HAMMOND - A makeshift memorial has been growing along the fence of the Louisiana National Guard base where four guardsmen who died in a Black Hawk crash this week were stationed.
Friday, the memorial included wreaths, flowers, American Flags and lots of red, white and blue.
A very short drive down Highway 190, people in downtown are coming to grips with the tragedy. People like DonnaAnn Drake-Curb understand the pain the families of the guardsmen and Marines are feeling.
Two years ago, Drake-Curb was told her nephew had been killed in the line of duty in Afghanistan and she says the heart wrenching pain remains with her to this day.
"Hurt, anger, I wanted to question God but I know you're not supposed to," she said.
Her nephew, Specialist Christopher Drake, was 20-years-old when he died.
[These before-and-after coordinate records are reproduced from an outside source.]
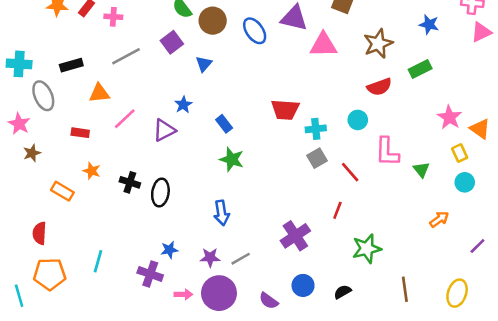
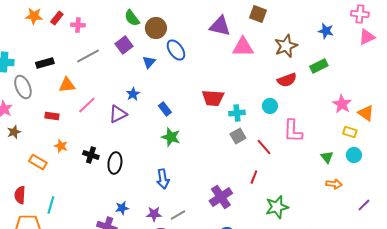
blue ellipse: (255, 31) -> (176, 50), moved
yellow rectangle: (460, 153) -> (350, 132), turned -48
green triangle: (421, 170) -> (327, 157), moved
orange arrow: (439, 219) -> (334, 184), turned 42
cyan line: (98, 261) -> (51, 205), moved

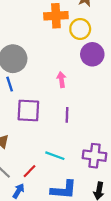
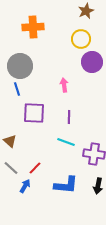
orange cross: (56, 16) -> (33, 27), moved
cyan line: (55, 156) -> (66, 142), moved

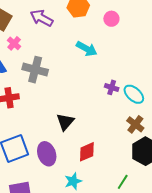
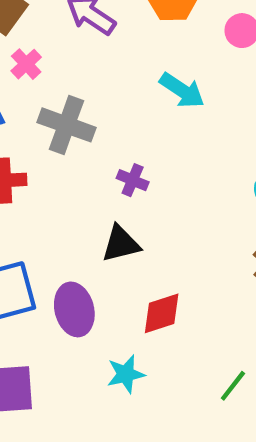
purple cross: (112, 87) -> (133, 180), moved
black triangle: (65, 122) -> (121, 244), turned 30

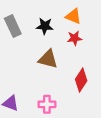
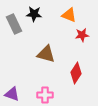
black star: (45, 26) -> (34, 14), moved
red star: (74, 38) -> (82, 35), moved

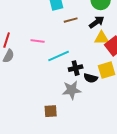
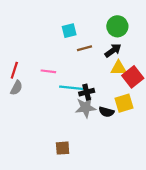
cyan line: (59, 56) -> (71, 88), turned 30
black cross: (76, 68) -> (87, 92), moved
gray star: (72, 90) -> (86, 108), moved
The memories of his flag-draped casket still linger in her mind, and the crash this week reminds her of her his sacrifice.
"I broke down I just screamed and hollered and cried," Drake-Curb remembered of her pain after learning the news about Drake. "I just wanted to know why he was taken from us."
She said her heart goes out to the people who lost a loved one or friend in the crash Tuesday, knowing the endless pain that comes when you lose someone so suddenly.
"I know they're deeply hurt and they're probably wondering the same thing I was.. 'why,'" Drake-Curb said. "To this day, it's been two years, I'm still processing information that I'll never see him again."